Dagmar considered it.
“Attila was doing that deliberately,” she said, “and he was winking at the audience the whole time. He’s setting up a division between those that get it and those that don’t.”
“Just as we’ve been trying to do,” Richard said.
“Right,” Dagmar said. “You’re hip to the Scottish jive or not, just as you’re hip to Ozone or not. Our folks will get it, I’m sure.”
“Hip,” Helmuth said, “isn’t going to do much against guns.”
“No,” Dagmar said. “Events have demonstrated that well enough.”
The day’s news, generally speaking, hadn’t been good. At dawn that morning, under cover of the High Zap, the Turkish military had moved against Ankara’s former mayor forted up in the Ministry of Labor. The building had been stormed, apparently with massive loss of life. Now that the Internet had been restored, photos and video was being uploaded by those survivors who had managed to escape. There was little narrative to be discovered in these artifacts, only a lot of confusion, running, screaming, and the sound of automatic weapons fire.

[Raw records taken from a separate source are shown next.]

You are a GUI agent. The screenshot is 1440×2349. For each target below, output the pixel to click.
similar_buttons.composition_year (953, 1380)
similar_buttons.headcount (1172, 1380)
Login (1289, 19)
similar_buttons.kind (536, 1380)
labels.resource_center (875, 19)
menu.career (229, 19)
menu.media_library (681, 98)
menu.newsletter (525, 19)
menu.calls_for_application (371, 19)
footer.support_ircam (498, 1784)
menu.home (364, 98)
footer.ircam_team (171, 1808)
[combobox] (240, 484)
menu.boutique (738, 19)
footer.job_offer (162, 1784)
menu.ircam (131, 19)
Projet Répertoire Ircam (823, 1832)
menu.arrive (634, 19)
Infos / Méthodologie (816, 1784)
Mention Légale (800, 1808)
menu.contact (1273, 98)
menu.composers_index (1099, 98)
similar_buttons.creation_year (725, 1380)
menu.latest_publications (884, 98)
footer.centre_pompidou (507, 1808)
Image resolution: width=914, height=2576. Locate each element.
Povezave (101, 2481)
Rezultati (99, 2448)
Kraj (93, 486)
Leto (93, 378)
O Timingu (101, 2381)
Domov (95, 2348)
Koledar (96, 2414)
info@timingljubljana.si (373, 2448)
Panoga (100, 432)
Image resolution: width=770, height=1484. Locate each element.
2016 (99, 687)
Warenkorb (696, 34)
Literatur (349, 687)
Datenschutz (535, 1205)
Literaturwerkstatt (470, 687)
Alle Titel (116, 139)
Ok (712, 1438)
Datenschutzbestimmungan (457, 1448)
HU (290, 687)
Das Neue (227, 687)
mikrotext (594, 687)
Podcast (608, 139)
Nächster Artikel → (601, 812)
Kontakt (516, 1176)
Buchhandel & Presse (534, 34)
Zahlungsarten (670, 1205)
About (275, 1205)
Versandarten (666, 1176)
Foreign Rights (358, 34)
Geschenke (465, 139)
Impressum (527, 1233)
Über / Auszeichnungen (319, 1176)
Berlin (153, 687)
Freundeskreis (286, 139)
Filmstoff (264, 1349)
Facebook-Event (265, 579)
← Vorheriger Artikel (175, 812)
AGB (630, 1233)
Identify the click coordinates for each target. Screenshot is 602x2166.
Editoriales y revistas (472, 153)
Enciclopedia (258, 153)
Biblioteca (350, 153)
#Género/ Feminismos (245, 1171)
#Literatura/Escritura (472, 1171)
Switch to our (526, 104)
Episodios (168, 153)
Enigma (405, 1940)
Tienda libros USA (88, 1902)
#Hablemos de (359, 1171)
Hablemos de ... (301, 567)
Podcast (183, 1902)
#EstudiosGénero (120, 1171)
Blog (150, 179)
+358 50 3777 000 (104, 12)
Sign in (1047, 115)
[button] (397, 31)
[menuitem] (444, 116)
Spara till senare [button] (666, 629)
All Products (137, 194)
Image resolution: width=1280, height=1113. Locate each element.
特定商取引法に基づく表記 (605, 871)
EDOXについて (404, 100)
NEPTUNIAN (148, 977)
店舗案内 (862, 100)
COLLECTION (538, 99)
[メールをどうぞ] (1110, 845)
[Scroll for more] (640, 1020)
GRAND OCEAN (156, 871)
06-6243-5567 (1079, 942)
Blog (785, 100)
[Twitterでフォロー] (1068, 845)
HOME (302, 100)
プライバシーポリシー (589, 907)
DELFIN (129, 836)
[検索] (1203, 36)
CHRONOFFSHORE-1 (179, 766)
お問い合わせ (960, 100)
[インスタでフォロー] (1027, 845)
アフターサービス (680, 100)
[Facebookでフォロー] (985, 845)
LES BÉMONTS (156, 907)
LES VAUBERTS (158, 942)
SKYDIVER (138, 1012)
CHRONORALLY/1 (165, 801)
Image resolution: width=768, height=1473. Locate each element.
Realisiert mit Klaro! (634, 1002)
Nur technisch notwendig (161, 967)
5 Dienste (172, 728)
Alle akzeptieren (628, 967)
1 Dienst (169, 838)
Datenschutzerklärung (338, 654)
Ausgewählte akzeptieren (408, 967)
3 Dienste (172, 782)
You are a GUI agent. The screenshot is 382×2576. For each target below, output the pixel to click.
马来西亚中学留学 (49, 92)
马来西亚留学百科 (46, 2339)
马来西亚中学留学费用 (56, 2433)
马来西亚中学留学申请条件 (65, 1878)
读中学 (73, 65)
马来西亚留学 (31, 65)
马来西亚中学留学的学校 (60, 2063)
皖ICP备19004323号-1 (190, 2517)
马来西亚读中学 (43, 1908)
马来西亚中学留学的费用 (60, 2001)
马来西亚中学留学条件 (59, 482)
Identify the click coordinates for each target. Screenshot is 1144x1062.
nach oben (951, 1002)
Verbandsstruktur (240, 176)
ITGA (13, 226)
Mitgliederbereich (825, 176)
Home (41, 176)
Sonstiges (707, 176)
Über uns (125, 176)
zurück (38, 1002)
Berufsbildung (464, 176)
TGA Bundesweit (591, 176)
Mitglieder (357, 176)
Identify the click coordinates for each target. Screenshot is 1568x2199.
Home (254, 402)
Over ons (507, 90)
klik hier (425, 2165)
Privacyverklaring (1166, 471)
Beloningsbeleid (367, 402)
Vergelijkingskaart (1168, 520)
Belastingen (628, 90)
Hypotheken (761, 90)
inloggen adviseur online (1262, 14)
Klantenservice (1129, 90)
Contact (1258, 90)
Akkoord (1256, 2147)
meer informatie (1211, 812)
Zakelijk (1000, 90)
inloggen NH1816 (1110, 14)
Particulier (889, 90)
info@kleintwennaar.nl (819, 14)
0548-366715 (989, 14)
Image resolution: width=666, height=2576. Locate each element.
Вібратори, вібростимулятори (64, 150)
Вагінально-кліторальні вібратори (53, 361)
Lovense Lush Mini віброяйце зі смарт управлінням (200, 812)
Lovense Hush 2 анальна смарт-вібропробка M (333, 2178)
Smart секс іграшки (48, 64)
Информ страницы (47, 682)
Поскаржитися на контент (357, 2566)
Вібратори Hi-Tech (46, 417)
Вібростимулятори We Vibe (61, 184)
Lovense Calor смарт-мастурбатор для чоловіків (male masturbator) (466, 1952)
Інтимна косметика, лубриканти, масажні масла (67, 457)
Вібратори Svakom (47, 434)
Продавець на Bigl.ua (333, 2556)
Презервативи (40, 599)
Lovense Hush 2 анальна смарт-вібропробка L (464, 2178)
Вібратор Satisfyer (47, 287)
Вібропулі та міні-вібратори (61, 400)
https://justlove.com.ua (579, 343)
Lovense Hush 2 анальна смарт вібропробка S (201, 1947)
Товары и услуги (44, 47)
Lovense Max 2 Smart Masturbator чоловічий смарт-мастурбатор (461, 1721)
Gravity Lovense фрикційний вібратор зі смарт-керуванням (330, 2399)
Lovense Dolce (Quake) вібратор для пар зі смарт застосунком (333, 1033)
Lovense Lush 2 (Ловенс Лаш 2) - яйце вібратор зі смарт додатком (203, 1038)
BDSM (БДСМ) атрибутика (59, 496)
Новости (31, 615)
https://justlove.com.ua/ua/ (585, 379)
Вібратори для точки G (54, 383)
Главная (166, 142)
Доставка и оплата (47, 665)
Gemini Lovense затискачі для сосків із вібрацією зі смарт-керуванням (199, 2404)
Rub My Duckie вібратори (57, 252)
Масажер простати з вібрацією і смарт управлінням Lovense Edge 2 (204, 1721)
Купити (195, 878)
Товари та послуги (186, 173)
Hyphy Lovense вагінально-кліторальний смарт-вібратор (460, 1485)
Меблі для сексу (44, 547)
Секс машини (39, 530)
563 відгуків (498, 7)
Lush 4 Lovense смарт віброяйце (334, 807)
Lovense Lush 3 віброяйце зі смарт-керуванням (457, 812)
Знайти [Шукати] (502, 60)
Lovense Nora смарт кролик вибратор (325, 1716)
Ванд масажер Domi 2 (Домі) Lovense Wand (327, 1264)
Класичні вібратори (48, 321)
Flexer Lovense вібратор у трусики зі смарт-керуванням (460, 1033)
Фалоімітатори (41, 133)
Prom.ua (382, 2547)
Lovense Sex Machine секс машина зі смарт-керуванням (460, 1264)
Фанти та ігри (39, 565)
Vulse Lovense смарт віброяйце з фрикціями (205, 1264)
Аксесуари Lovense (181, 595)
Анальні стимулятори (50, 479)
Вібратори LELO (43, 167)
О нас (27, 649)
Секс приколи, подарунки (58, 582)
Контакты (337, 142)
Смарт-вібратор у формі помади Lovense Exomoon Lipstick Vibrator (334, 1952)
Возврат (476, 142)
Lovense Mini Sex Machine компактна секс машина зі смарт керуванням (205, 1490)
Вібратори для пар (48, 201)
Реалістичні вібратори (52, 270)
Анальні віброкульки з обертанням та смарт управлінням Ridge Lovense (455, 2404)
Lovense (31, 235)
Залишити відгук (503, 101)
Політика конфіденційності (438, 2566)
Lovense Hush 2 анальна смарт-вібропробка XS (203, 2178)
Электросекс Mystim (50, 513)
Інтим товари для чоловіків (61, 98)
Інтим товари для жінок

The Turkish media claimed that Mayor Erez had been killed trying to escape custody, but had not as yet shown pictures of his body. That was promised for later.
If Erez had recorded any last message, any declaration of defiance or principle, it had not yet surfaced. Muzzled by the High Zap, he had died as anonymously and silently as so many of his followers.
Otherwise, as video uploads and Rafet’s drones showed, the day in Ankara had been mixed. There hadn’t been any big demos, but there had been constant skirmishing between protestors and the security forces. There were videos of a cop being knocked off his motorcycle by a well-thrown brick, an armored car smashing a storefront, ambulances screaming down Ataturk Boulevard, a screaming woman being manhandled into a police car by a party of sweating men in suits and ties. Piles of tires and debris had been set afire to block roads or rally resisters, and the names and addresses of Gray Wolves and police-and their families-had been posted in order to invite popular vengeance.